It took four days for a plurality of US lawmakers who rejected the Bush administration's US$700 billion (Dh2.57 trillion) economic rescue plan to understand a basic fact of the global economy: Wall Street is Main Street. In an economy where mutual funds and retirement accounts are exposed to foreign stock and bond markets, ripples from the trading floors of lower Manhattan and Chicago can swamp small businesses as well as major corporations. So on Friday, their epiphany delivered, legislators passed a last-ditch effort by the Bush administration to replenish the nation's dangerously illiquid credit sector.
Tragically misnamed a bailout, the Treasury secretary Henry Paulson's rescue bid represents more of a buying opportunity for taxpayers than an indulgence of Wall Street speculators. While economists are split on how effective the plan will be, the cost of doing nothing asserted itself rudely last week after it was rejected by a dissident cadre of fiscal conservatives. Monthly data issued by the government confirmed worries that the economy was contracting. New factory orders, demand for durable goods and a key manufacturing index had all declined to historic lows. The jobless rate, announced on Friday, recorded 150,000 slashed payrolls last month, the highest number in five years. Most economists say the US economy is in recession and will remain so until at least the first quarter of next year.
Prior to Friday's vote, the Standard & Poor's 500 Index had shed eight per cent of its value in four days, the worst decline since the attacks on the US on September 11. But what Congress and a growing share of their constituents now realise, finally, is that this is not an equity crisis like the Oct 1987 stock market crash, or even the collapse of the dot-com bubble in the late 1990s, which caused only minor macroeconomic damage. This is a crisis of overleverage. The short-term credit market, the very boiler room of the US economy that covers everything from an order for power tools and building supplies to a meal for two at the corner bistro, has seized up. The spreads on credit default swaps, a $43tn market in which bond owners buy protection against the prospect of default, have spiked dramatically. Since April, there has been zero growth in new lending and the credit freeze is migrating to Europe.

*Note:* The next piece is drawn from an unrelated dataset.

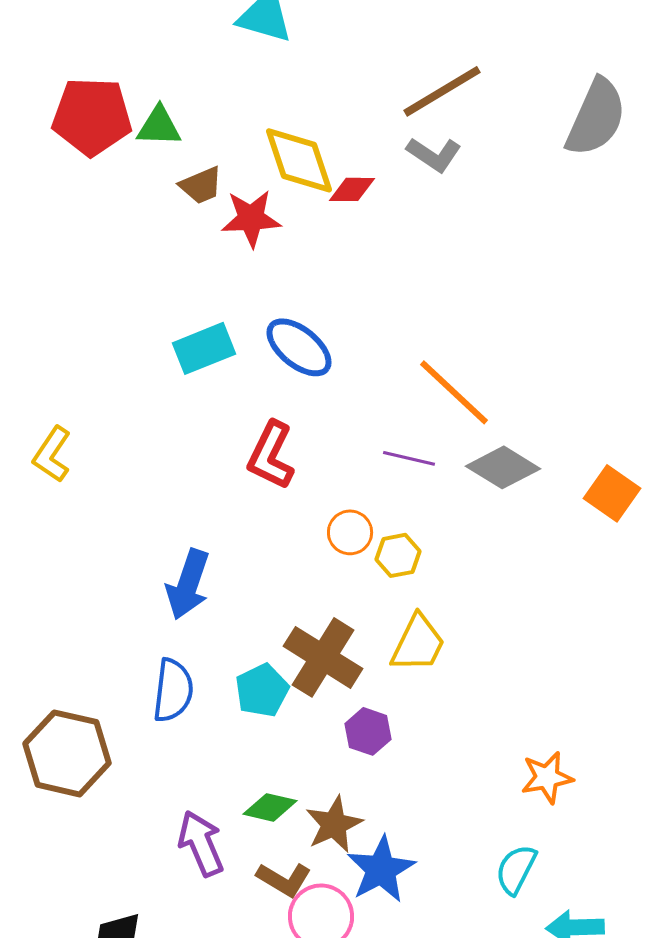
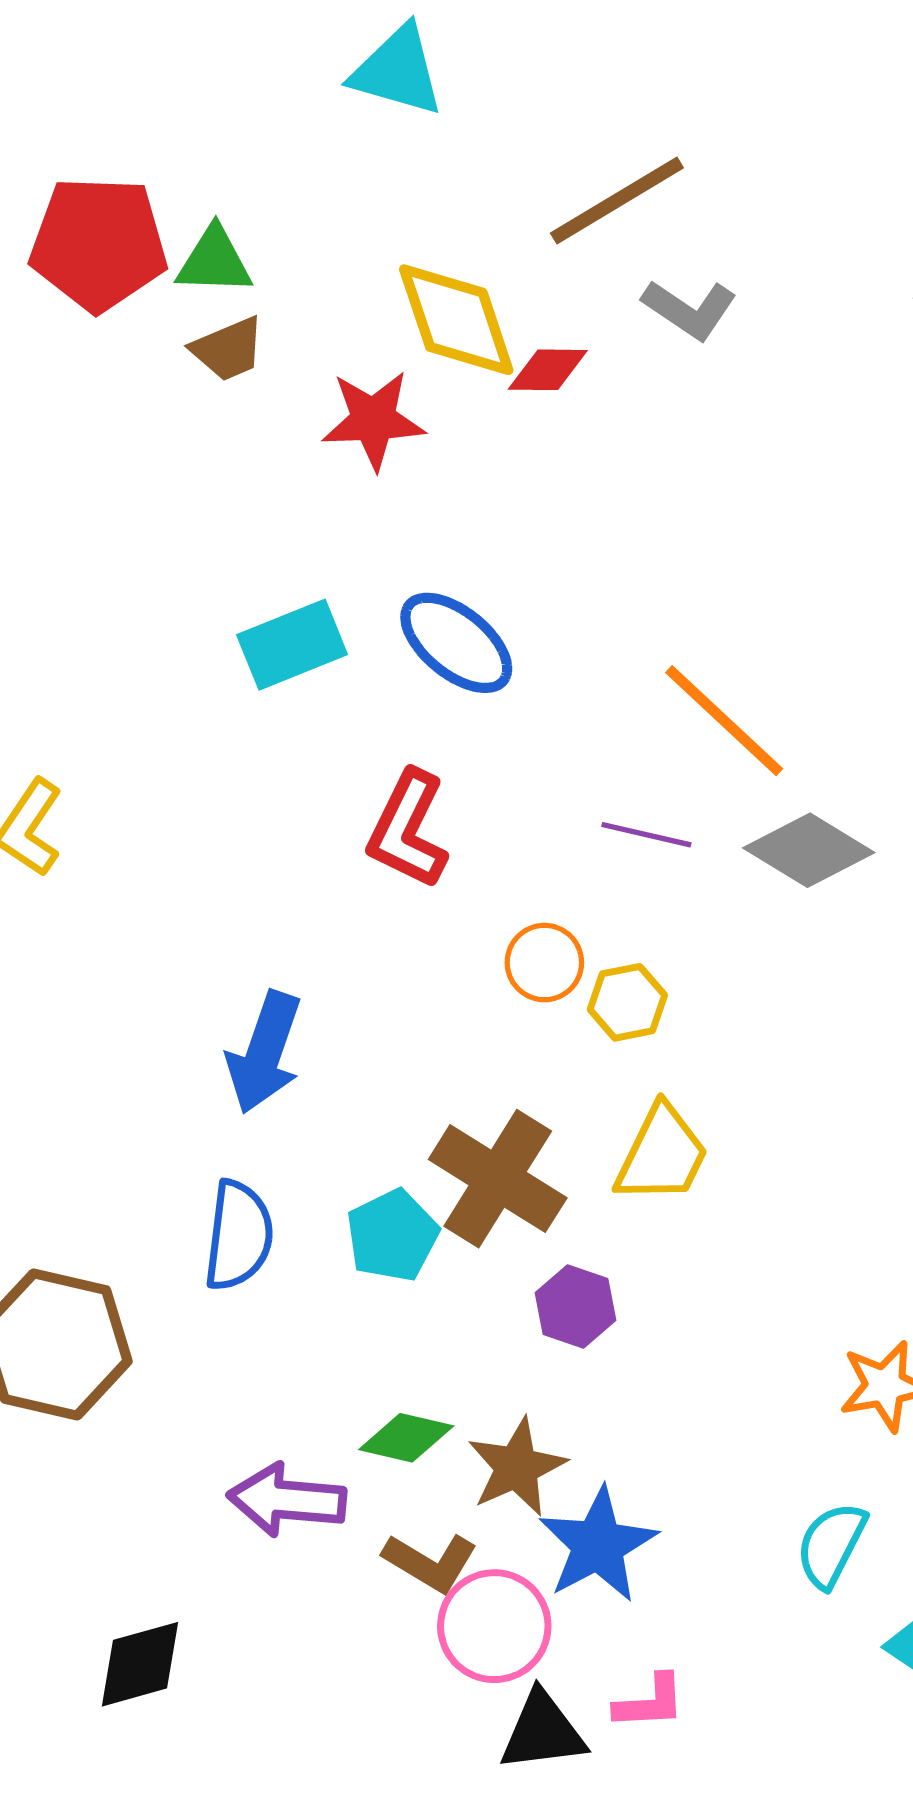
brown line: (442, 91) -> (617, 200), moved
brown trapezoid: (201, 185) -> (228, 349), moved
purple arrow: (201, 843) -> (287, 1500), turned -62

The ocean of debt that kept America's demand-driven economy afloat has become a tsunami. At the household level, the rate of indebtedness is astronomical. The value of mortgages and consumer credit is estimated at 134 per cent of disposable income and 101 per cent of gross domestic product (GDP). In the financial sector, gross liabilities have risen from 21 per cent of GDP in 1980 to 116 per cent last year. Economists estimate corporations must shed some $1tn in dodgy debt to right their balance sheets. To do this they need fresh capital, but the markets are not forthcoming. They can auction off assets but most buyers are still lingering on the sidelines. They can hope earnings will increase, although that's unlikely at a time when equity prices are most certainly facing a secular downturn. And in fact - as if the current crop of bad news wasn't bad enough - there are signs that analysts have yet to price a recession into the market. According to John Greenwood, the chief economist at Invesco, based in London, analysts are projecting next year's multiples for S&P's listed companies at 22 times earnings, an extremely low figure given such a grim economic outlook.
The good news is that deleveraging has already begun, albeit slowly. Corporations have written off $500bn in bad debt over the last year and household debt has declined about five percentage points as a ratio of disposable income since the first quarter of this year. The billionaire US investor Warren Buffet has reaffirmed the first principal of the market - buy low - following up his $5bn stake in Goldman Sachs with a $3bn share in General Electric. Once the spectre of a dithering Congress finally exhausts itself, investors may align themselves with what Mr Buffet clearly perceives: once the Treasury Department starts buying distressed mortgages and converting them into marketable assets, foreclosure rates should ease along with the pressure on home prices. The long, laborious process of unwinding American indebtedness will help steady credit markets and stabilise the dollar, which should lure foreign investors into the marketplace.